Users want to check metrics related to the performance of their deployment so they can understand and remedy bottlenecks. Metrics mentioned include average query latency, distribution of latencies, query volume, memory usage, disk storage, and so on. While obtaining these metrics with the legacy monitoring system has been challenging, Milvus 2.5 introduces a new system called WebUI (feedback welcome!), which allows you to access all this information from a user-friendly web interface.
What’s happening inside Milvus right now (i.e. observe state)?
Relatedly, users want to observe the internal state of their deployment. Issues raised include understanding why a search index is taking so long to build, how to determine if the cluster is healthy, and understanding how a query is executed across nodes. Many of these questions can be answered with the new WebUI that gives transparency to what the system is doing internally.
How does some (complex) aspect of the internals work?
Advanced users often want some understanding of Milvus internals, for example, having an understanding of the sealing of segments or memory management. The underlying goal is typically to improve performance and sometimes to debug issues. The documentation, particularly under the sections “Concepts” and “Administration Guide" is helpful here, for instance see the pages “Milvus Architecture Overview” and “Clustering Compaction”. We will continue to improve the documentation on Milvus internals, make it easier to understand, and welcome any feedback or requests via Discord.
Which embedding model should I choose?
A question related to performance that has come up multiple times in meetups, office hours, and on Discord is how to choose an embedding model. This is a difficult question to give a definitive answer although we recommend starting with default models like all-MiniLM-L6-v2.
Similar to the choice of search index, there are tradeoffs between compute, storage, and recall. An embedding model with larger output dimension will require more storage, all else held equal, although probably result in higher recall of relevant items. Larger embedding models, for a fixed dimension, typically outperform smaller ones in terms of recall, although at the cost of increased compute and time. Leaderboards that rank embedding model performance such as MTEB are based on benchmarks that may not align with your specific data and task.

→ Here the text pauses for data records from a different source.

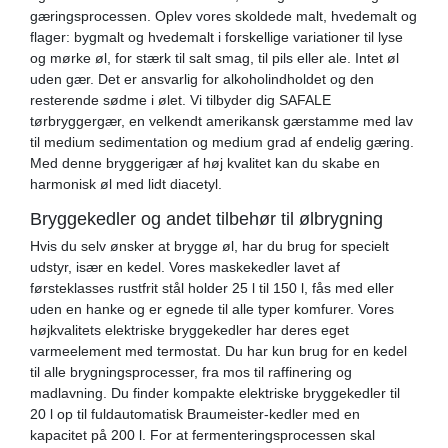
gæringsprocessen. Oplev vores skoldede malt, hvedemalt og
flager: bygmalt og hvedemalt i forskellige variationer til lyse
og mørke øl, for stærk til salt smag, til pils eller ale. Intet øl
uden gær. Det er ansvarlig for alkoholindholdet og den
resterende sødme i ølet. Vi tilbyder dig SAFALE
tørbryggergær, en velkendt amerikansk gærstamme med lav
til medium sedimentation og medium grad af endelig gæring.
Med denne bryggerigær af høj kvalitet kan du skabe en
harmonisk øl med lidt diacetyl.
Bryggekedler og andet tilbehør til ølbrygning
Hvis du selv ønsker at brygge øl, har du brug for specielt
udstyr, især en kedel. Vores maskekedler lavet af
førsteklasses rustfrit stål holder 25 l til 150 l, fås med eller
uden en hanke og er egnede til alle typer komfurer. Vores
højkvalitets elektriske bryggekedler har deres eget
varmeelement med termostat. Du har kun brug for en kedel
til alle brygningsprocesser, fra mos til raffinering og
madlavning. Du finder kompakte elektriske bryggekedler til
20 l op til fuldautomatisk Braumeister-kedler med en
kapacitet på 200 l. For at fermenteringsprocessen skal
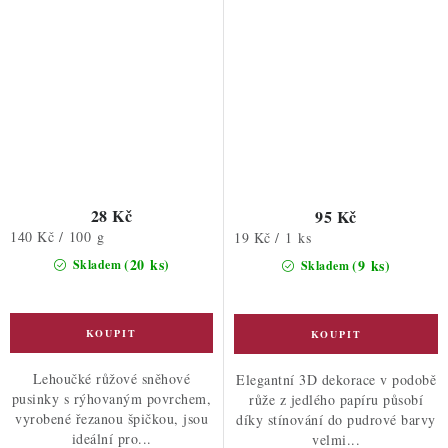
28 Kč
95 Kč
Měrná
140 Kč / 100 g
Měrná
19 Kč / 1 ks
cena:
cena:
(20 ks)
(9 ks)
Skladem
Skladem
Lehoučké růžové sněhové
Elegantní 3D dekorace v podobě
pusinky s rýhovaným povrchem,
růže z jedlého papíru působí
vyrobené řezanou špičkou, jsou
díky stínování do pudrové barvy
ideální pro...
velmi...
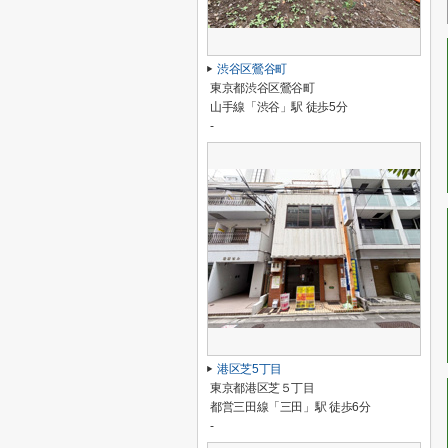
渋谷区鶯谷町
東京都渋谷区鶯谷町
山手線「渋谷」駅 徒歩5分
-
港区芝5丁目
東京都港区芝５丁目
都営三田線「三田」駅 徒歩6分
-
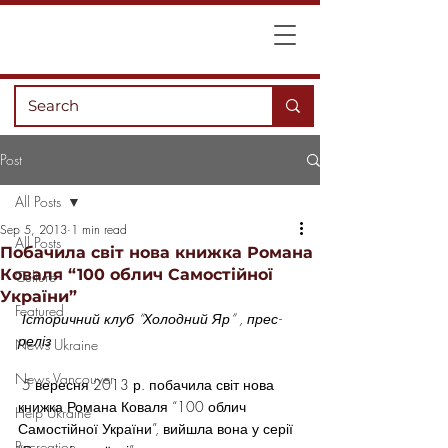
Post
All Posts
Sep 5, 2013
1 min read
All Posts
Побачила світ нова книжка Романа
Коваля “100 облич Самостійної
Culture
України”
Featured
 Історичний клуб “Холодний Яр” , прес-
реліз
News Ukraine
News Vancouver
 5 вересня 2013 р. побачила світ нова 
книжка Романа Коваля “100 облич 
Help Ukraine
Самостійної України”, вийшла вона у серії 
Recreation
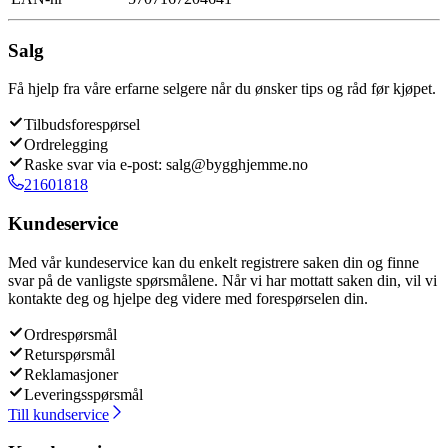
Salg
Få hjelp fra våre erfarne selgere når du ønsker tips og råd før kjøpet.
Tilbudsforespørsel
Ordrelegging
Raske svar via e-post: salg@bygghjemme.no
21601818
Kundeservice
Med vår kundeservice kan du enkelt registrere saken din og finne
svar på de vanligste spørsmålene. Når vi har mottatt saken din, vil vi
kontakte deg og hjelpe deg videre med forespørselen din.
Ordrespørsmål
Returspørsmål
Reklamasjoner
Leveringsspørsmål
Till kundservice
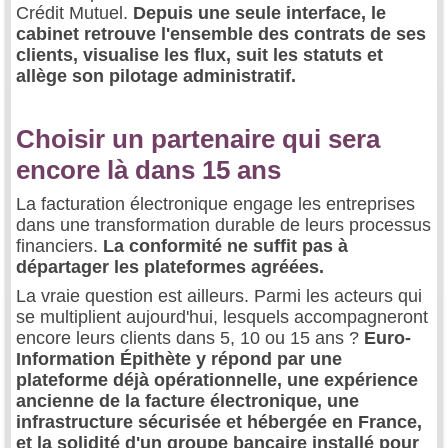
Crédit Mutuel.
Depuis une seule interface, le
cabinet retrouve l'ensemble des contrats de ses
clients, visualise les flux, suit les statuts et
allège son pilotage administratif.
Choisir un partenaire qui sera
encore là dans 15 ans
La facturation électronique engage les entreprises
dans une transformation durable de leurs processus
financiers.
La conformité ne suffit pas à
départager les plateformes agréées.
La vraie question est ailleurs. Parmi les acteurs qui
se multiplient aujourd'hui, lesquels accompagneront
encore leurs clients dans 5, 10 ou 15 ans ?
Euro-
Information Épithète y répond par une
plateforme déjà opérationnelle, une expérience
ancienne de la facture électronique, une
infrastructure sécurisée et hébergée en France,
et la solidité d'un groupe bancaire installé pour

So, it does not make sense to think of a “best” embedding model. Start with one that has acceptable recall and meets your compute and time budget for calculating embeddings. Further optimizations like fine-tuning on your data or exploring the compute/recall tradeoff empirically can be deferred to after you have a working system in production.
Data Management
How to move data into and out of a Milvus deployment is another main theme in the Discord discussions, which is no surprise given how central this task is to putting an application into production.
How do I migrate data from X to Milvus? How do I migrate data from Standalone to Distributed? How do I migrate from 2.4.x to 2.5.x?
A new user commonly wants to get existing data into Milvus from another platform, including traditional search engines like Elasticsearch and other vector databases like Pinecone or Qdrant. Existing users may also want to migrate their data from one Milvus deployment to another, or from self-hosted Milvus to fully managed Zilliz Cloud.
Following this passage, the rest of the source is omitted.